Politique

Présidentielle française : l’entre-deux-tours vu de Tunis

Ils sont près de 7 000 Français de Tunisie à s’être déplacés aux urnes pour le premier tour de la présidentielle. Sondage d’une communauté particulièrement touchée par le phénomène de l’abstention.

Par - à Tunis
Mis à jour le 21 avril 2022 à 16:51

Devant l’un des bureaux de vote, au lycée Gustave-Flaubert, à La Marsa, dans la banlieue nord de Tunis. © Yassine Gaidi/Anadolu Agency via AFP

Lors du premier tour de l’élection présidentielle française, les pics d’attente annoncés sur certains des treize bureaux de vote laissaient présager une participation importante des électeurs français résidant en Tunisie.

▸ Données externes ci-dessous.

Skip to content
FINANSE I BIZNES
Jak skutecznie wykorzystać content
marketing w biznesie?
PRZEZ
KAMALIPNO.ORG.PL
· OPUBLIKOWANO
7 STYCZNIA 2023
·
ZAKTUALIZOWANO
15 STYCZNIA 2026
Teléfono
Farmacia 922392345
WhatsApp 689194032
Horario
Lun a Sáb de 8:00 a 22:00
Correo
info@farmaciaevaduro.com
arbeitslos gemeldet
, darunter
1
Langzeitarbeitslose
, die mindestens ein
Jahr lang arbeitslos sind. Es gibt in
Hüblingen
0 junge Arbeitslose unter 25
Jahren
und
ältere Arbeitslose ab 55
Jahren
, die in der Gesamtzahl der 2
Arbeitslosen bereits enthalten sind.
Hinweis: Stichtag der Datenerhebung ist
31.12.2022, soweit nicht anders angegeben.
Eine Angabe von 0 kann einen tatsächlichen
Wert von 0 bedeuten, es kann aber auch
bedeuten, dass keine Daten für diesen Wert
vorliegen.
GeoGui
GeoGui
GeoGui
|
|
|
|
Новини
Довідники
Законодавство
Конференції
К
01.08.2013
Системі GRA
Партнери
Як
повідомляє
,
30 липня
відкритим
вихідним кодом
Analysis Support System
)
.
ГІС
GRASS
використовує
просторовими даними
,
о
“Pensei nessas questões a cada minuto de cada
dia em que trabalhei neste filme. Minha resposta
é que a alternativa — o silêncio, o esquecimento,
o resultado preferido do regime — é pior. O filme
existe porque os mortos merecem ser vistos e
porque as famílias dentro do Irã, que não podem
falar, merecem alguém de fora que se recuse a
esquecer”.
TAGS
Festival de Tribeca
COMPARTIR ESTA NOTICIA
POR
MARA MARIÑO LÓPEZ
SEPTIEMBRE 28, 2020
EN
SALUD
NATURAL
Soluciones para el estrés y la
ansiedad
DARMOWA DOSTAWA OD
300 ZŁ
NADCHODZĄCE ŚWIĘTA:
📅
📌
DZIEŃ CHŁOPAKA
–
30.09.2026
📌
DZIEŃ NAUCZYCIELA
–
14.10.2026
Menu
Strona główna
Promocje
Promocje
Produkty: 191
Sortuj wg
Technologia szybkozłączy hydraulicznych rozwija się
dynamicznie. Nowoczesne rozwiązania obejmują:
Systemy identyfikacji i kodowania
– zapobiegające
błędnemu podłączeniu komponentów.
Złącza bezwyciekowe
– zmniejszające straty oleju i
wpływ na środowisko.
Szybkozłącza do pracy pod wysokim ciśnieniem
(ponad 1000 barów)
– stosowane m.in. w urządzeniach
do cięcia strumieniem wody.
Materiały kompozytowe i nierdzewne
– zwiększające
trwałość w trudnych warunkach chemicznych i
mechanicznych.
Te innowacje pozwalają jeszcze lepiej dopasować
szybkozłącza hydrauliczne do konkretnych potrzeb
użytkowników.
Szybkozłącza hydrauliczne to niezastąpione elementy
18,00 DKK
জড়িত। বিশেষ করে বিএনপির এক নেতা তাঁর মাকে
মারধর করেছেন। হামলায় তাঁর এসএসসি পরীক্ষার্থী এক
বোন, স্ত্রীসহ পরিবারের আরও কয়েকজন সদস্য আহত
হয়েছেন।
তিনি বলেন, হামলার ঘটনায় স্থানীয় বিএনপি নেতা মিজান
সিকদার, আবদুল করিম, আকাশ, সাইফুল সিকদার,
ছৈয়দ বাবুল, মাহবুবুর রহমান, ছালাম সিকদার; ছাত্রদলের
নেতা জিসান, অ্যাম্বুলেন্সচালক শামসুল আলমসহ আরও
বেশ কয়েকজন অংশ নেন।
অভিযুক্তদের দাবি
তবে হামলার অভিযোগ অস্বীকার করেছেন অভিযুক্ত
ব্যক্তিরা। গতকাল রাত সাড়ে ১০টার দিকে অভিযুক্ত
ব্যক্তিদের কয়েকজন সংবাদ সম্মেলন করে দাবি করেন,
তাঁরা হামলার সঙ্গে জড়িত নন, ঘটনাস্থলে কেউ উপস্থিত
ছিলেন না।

Mais les résultats ont confirmé une tendance abstentionniste bien supérieure que dans l’Hexagone (26,31 %) : sur un corps électoral de 17 134 votants, seuls 6 910 ont vu leur bulletin validé.

Français résidant en Tunisie ou binationaux, ils ont, le 10 avril, donné l’essentiel de leurs suffrages à Emmanuel Macron (46,06 %), devant Jean-Luc Mélenchon (37,61 %) et Marine Le Pen (4,98 %).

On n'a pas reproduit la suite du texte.